# WHAT NEEDS TO BE DONE
In the records that follow, find the line with "Arbeitsrechtliche Beratung"; from there, retype every line exactly through the line with "06.10.2016, 2 Sa 175/16, jurisPR-ArbR", which also belongs to the answer.

# DATA PROVIDED
-*-
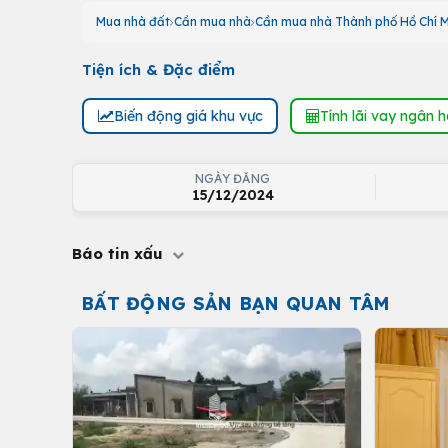
Mua nhà đất
Cần mua nhà
Cần mua nhà Thành phố Hồ Chí M
Tiện ích & Đặc điểm
Biến động giá khu vực
Tính lãi vay ngân 
NGÀY ĐĂNG
15/12/2024
Báo tin xấu
BẤT ĐỘNG SẢN BẠN QUAN TÂM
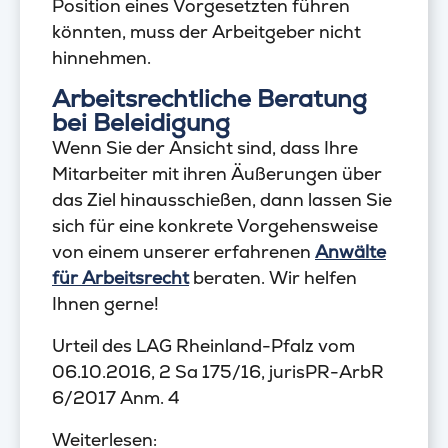
Position eines Vorgesetzten führen
könnten, muss der Arbeitgeber nicht
hinnehmen.
Arbeitsrechtliche Beratung
bei Beleidigung
Wenn Sie der Ansicht sind, dass Ihre
Mitarbeiter mit ihren Äußerungen über
das Ziel hinausschießen, dann lassen Sie
sich für eine konkrete Vorgehensweise
von einem unserer erfahrenen
Anwälte
für Arbeitsrecht
beraten. Wir helfen
Ihnen gerne!
Urteil des LAG Rheinland-Pfalz vom
06.10.2016, 2 Sa 175/16, jurisPR-ArbR
6/2017 Anm. 4
Weiterlesen:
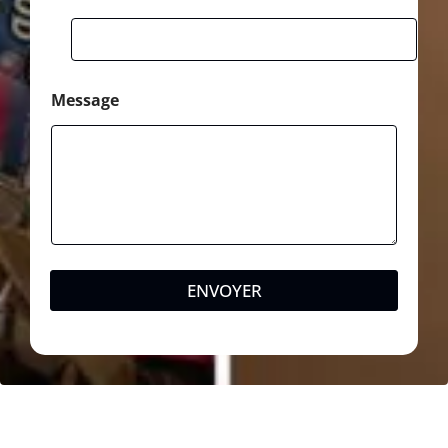
Message
ENVOYER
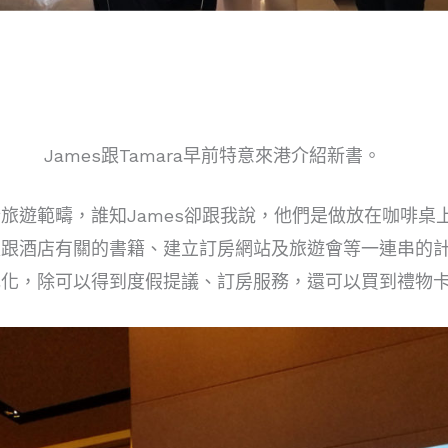
James跟Tamara早前特意來港介紹新書。
旅遊範疇，誰知James卻跟我說，他們是做放在咖啡
跟酒店有關的書籍、建立訂房網站及旅遊會等一連串的計
元化，除可以得到度假提議、訂房服務，還可以買到禮物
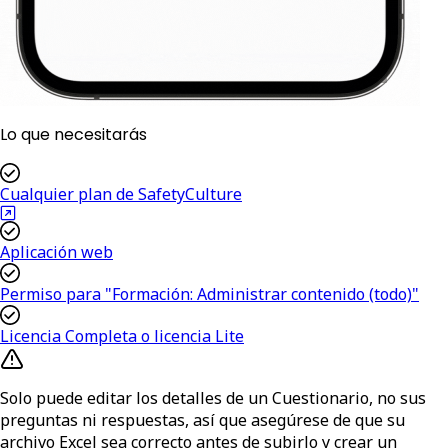
Lo que necesitarás
Cualquier plan de SafetyCulture
Aplicación web
Permiso para "Formación: Administrar contenido (todo)"
Licencia Completa o licencia Lite
Solo puede editar los detalles de un Cuestionario, no sus
preguntas ni respuestas, así que asegúrese de que su
archivo Excel sea correcto antes de subirlo y crear un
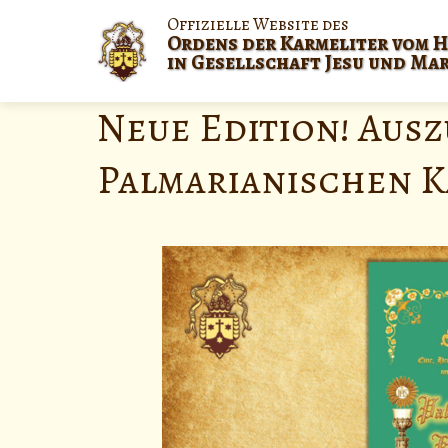
Offizielle Website des
Ordens der Karmeliter vom H
in Gesellschaft Jesu und Ma
Neue Edition! Ausz
Palmarianischen K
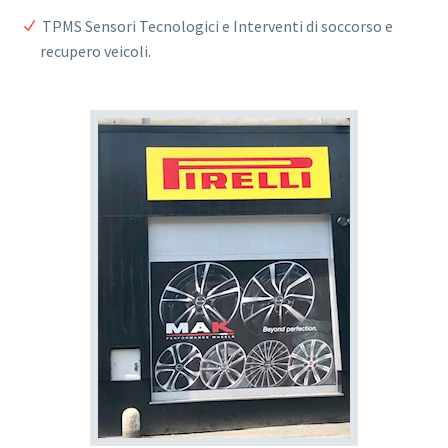
TPMS Sensori Tecnologici e Interventi di soccorso e
recupero veicoli.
-*-
# FINISHED EXERCISE
Arbeitsrechtliche Beratung
bei Beleidigung
Wenn Sie der Ansicht sind, dass Ihre
Mitarbeiter mit ihren Äußerungen über
das Ziel hinausschießen, dann lassen Sie
sich für eine konkrete Vorgehensweise
von einem unserer erfahrenen
Anwälte
für Arbeitsrecht
beraten. Wir helfen
Ihnen gerne!
Urteil des LAG Rheinland-Pfalz vom
06.10.2016, 2 Sa 175/16, jurisPR-ArbR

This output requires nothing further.